Europe

Europe

'The Maiden's Chamber' is an English book illustration from 1840 depicting a young lady’s room. The print shows a young woman at her desk with a book in her hand. The print (a steel engraving) is based on an image by the English painter Alfred Edward Chalon (1780-1860) and was made by the artist and engraver, John Jewell Penstone (1817-1902).

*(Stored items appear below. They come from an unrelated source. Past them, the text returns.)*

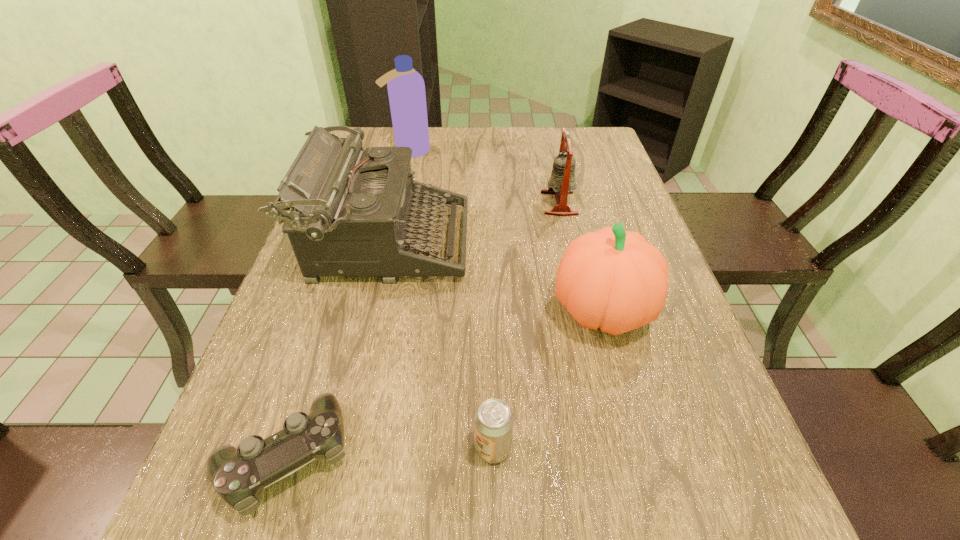 Where is `free space that is in between the typewriter and the bell`? This screenshot has width=960, height=540. free space that is in between the typewriter and the bell is located at coordinates (473, 223).

At what (x,y) coordinates should I click in order to perform the action: click on vacant space in between the control and the third object from right to left. Please return your answer as a coordinate pair (x, y). Looking at the image, I should click on (389, 451).

Identify which object is located as the nearest to the farthest object. Please provide its 2D coordinates. Your answer should be formatted as a tuple, i.e. [(x, y)], where the tuple contains the x and y coordinates of a point satisfying the conditions above.

[(353, 212)]

Point out which object is positioned as the fourth nearest to the bell. Please provide its 2D coordinates. Your answer should be formatted as a tuple, i.e. [(x, y)], where the tuple contains the x and y coordinates of a point satisfying the conditions above.

[(493, 421)]

Where is `blank space that satisfies the following two spatial constraints: 1. on the front side of the shampoo; 2. on the right side of the fourth object from left to right`? Image resolution: width=960 pixels, height=540 pixels. blank space that satisfies the following two spatial constraints: 1. on the front side of the shampoo; 2. on the right side of the fourth object from left to right is located at coordinates (339, 448).

Find the location of a particular element. free point that satisfies the following two spatial constraints: 1. on the typing side of the beer can; 2. on the left side of the typewriter is located at coordinates (340, 448).

At what (x,y) coordinates should I click in order to perform the action: click on free region that satisfies the following two spatial constraints: 1. on the typing side of the typewriter; 2. on the right side of the fifth tallest object. Please return your answer as a coordinate pair (x, y). The height and width of the screenshot is (540, 960). Looking at the image, I should click on (340, 448). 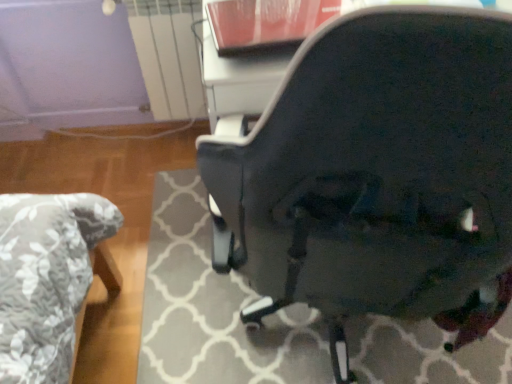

Clementine Augusta, Marchioness Camden (née Spencer-Churchill; 1848-1886), is portrayed in this print that was published in the Whitehall Review in 1877. The Marchioness is shown being seated working a piece of needlework.

A photograph from c. 1850 shows a seated woman working what appears to be a narrow band of needlework. The photograph is housed in the British Museum, London. In pencil a text is added: Presented by the Earl of Ellesmere. The woman is believed to be the Earl's wife, Harriet Catherine, Countess of Ellesmere.

This fashion plate was published in St Petersburg in October 1834 and shows the latest (Parisian?) fashions in ladies wear, including a white ballgown with embroidered floral motifs on the skirt and sleeves.

The Rijksmuseum in Amsterdam houses a hand coloured lithograph published by the firm of Dollfus-Mieg & Cie in 1866, showing a lady wearing a dress ('robe caroline') embroidered with the buteh or paisley motif. The print itself measures 29.7 x 22.7 cm.

The 31 March 1800 issue of the Journal des Dames et des Modes contains an illustration of a lady dressed according to the latest Parisien fashion, and carrying a reticule, or small handbag, which was often delicately embroidered. The illustration is entitled 'Costume Parisien'. The journal was published in Paris between 1797 and 1839.

Les brodeuses ('The embroiderers') is the name generally given to any of a series of drawings and lithographs by the French painter and lithographer, Ignace Henri Jean Théodore Fantin-Latour (1835-1904). They are now spread all over the world.

A painting by Thomas William Wood, exhibited at the Royal Academy, London in 1855, shows private Thomas Walker (95th Derbyshire regiment), sewing a so-called military quilt. He had been wounded at the battle of Inkerman in the Crimean War, on 5 November 1854. In the painting, Walker is sewing triangles made from woollen uniform cloth, in black, gold, red and white, creating a simple geometric design.